The present invention relates to a method of manufacture of an organic electroluminescence display device using organic electroluminescence, and, more particularly, the invention relates to an image forming method in which a polymer light emitting material solution is held and formed at given pixel center portions while making the formation of partition walls (banks) which define the pixels unnecessary.
An organic electroluminescence device, which utilizes mainly an organic material as field light emitting elements, is suitable for an application as a planar display; and, hence, an extensive development has been under way and the remarkable progress has been made in fields such as materials, element structures, fabrication techniques for light emission.
To constitute a highly reliable planar display device using organic electroluminescent elements of this type, it is necessary to accurately arrange light emitting elements using an organic material having a light emitting property of high efficiency on a pixel area portion of an insulation substrate made of glass or the like to serve as organic electroluminescence elements. In addition to the above-mentioned arrangement, to provide a display device of high quality and high reliability in which the light emitting efficiency and the light emitting luminance are enhanced for a long period in a stable manner over a long lifetime, a technique to properly form pixels constituted of organic electroluminescent elements on an insulation substrate becomes crucially important. Here, some tasks which are required for the formation of the pixels are versatile, as described below.
Conventionally, with the development of a technique for putting the planar display device using organic electroluminescence elements of this type into practice, in a polymer-based organic electroluminescent element which forms a light emitting material film using an ink jet method, to hold an organic material solution (ink) in the inside of the pixels while preventing a flowing out of the organic material solution to neighboring pixels, it has been proposed to form banks, which define respective pixels, and, thereafter, to form a hole injection layer and a light emitting layer.

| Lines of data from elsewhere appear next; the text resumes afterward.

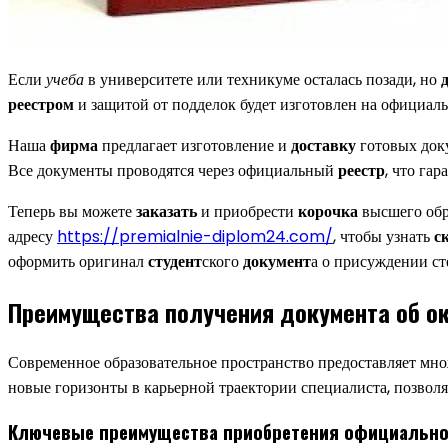
Если
учеба
в университете или техникуме осталась позади, но
реестром
и защитой от подделок будет изготовлен на официа
Наша
фирма
предлагает изготовление и
доставку
готовых док
Все документы проводятся через официальный
реестр
, что га
Теперь вы можете
заказать
и приобрести
корочка
высшего обр
адресу
https://premialnie-diplom24.com/
, чтобы узнать
с
оформить оригинал
студент
ского
документ
а о присуждении ст
Преимущества получения документа об ок
Современное образовательное пространство предоставляет мно
новые горизонты в карьерной траектории специалиста, позво
Ключевые преимущества приобретения официально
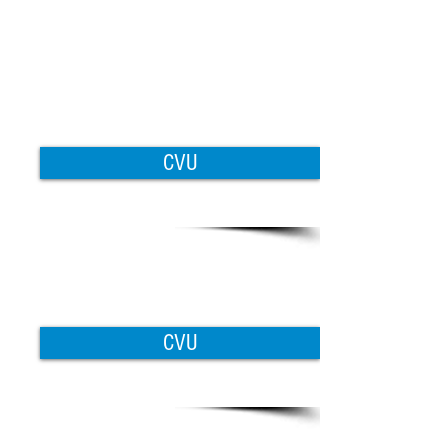
CVU
CVU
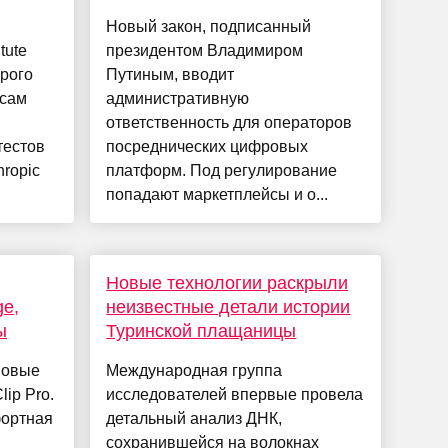
Новый закон, подписанный
tute
президентом Владимиром
орого
Путиным, вводит
 сам
административную
ответственность для операторов
тестов
посреднических цифровых
hropic
платформ. Под регулирование
попадают маркетплейсы и о...
Новые технологии раскрыли
ge,
неизвестные детали истории
ы
Туринской плащаницы
новые
Международная группа
ip Pro.
исследователей впервые провела
фортная
детальный анализ ДНК,
сохранившейся на волокнах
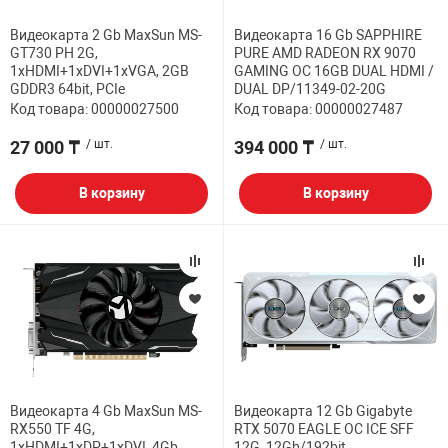
Видеокарта 2 Gb MaxSun MS-
Видеокарта 16 Gb SAPPHIRE
GT730 PH 2G,
PURE AMD RADEON RX 9070
1хHDMI+1xDVI+1xVGA, 2GB
GAMING OC 16GB DUAL HDMI /
GDDR3 64bit, PCIe
DUAL DP/11349-02-20G
Код товара: 00000027500
Код товара: 00000027487
27 000 ₸
/ шт.
394 000 ₸
/ шт.
В корзину
В корзину
Видеокарта 4 Gb MaxSun MS-
Видеокарта 12 Gb Gigabyte
RX550 TF 4G,
RTX 5070 EAGLE OC ICE SFF
1хHDMI+1xDP+1xDVI, 4Gb
12G, 12Gb/192bit,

As an example, the following “patent literature 1” discloses a structure which can realize a full color display, wherein, by forming banks, organic light emitting layers having respective light emitting colors of red, green and blue can be arbitrarily patterned for every pixel by forming and arranging organic electroluminescence materials whose patterning was considered impossible conventionally using an ink jet method.

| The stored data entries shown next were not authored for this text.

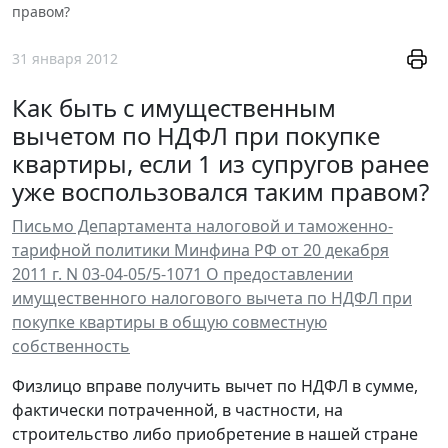
правом?
31 января 2012
Как быть с имущественным
вычетом по НДФЛ при покупке
квартиры, если 1 из супругов ранее
уже воспользовался таким правом?
Письмо Департамента налоговой и таможенно-
тарифной политики Минфина РФ от 20 декабря
2011 г. N 03-04-05/5-1071 О предоставлении
имущественного налогового вычета по НДФЛ при
покупке квартиры в общую совместную
собственность
Физлицо вправе получить вычет по НДФЛ в сумме,
фактически потраченной, в частности, на
строительство либо приобретение в нашей стране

Further, the following “patent literature 2” discloses a structure which can realize a vivid color display, wherein by using a bank material which is water-repellant and oil-repellant with respect to various inks, it is possible to prevent color mixing of inks between pixels which may occur due to bridging over of a material having a hole injection layer and a light emitting layer between the pixels, thus making fluorescent materials in use emit lights of colors of the fluorescent materials faithfully.
Further, the following “patent literature 3” discloses a structure which can prevent thin-film-forming-material ink from flowing out to neighboring pixels and, at the same time, can obtain a uniform film thickness by forming banks, such that a material which exhibits affinity with the ink and a material which exhibits non-affinity with ink are alternately stacked. Here, the non-affinity with the ink is given to the banks by applying a fluorine plasma treatment to the banks.
Further, the following “patent literature 4” discloses a method in which, in the manufacture of color filters, energy rays are irradiated to pixel portions on a substrate to make the pixel portions have an affinity with ink, thus reducing the occurrence of defects attributed to a repelling of the ink.
Further, the following “patent literature 5” discloses a manufacturing method of manufacture of an organic electroluminescence element in which ultraviolet rays are irradiated to upper surfaces of anodes so as to improve the adhesiveness with an organic material (a hole injection layer) formed on the upper surfaces of the anodes.
The patent literatures referred to above are identified as follows.
[Patent Literature 1]
Japanese Unexamined Patent Publication Hei10 (JP-A-1998)-12377
[Patent Literature 2]
Japanese Unexamined Patent Publication Hei11 (JP-A-1999)-87062
[Patent Literature 3]
Japanese Unexamined Patent Publication Hei11 (JP-A-1999)-271753, and its counterpart U.S. Pat. No. 6,476,988.
[Patent Literature 4]
Japanese Unexamined Patent Publication Hei9 (JP-A-1997)-230129
[Patent Literature 5]
Japanese Unexamined Patent Publication Hei10 (JP-A-1998)-261484, and its counterpart U.S. Pat. No. 6,060,826.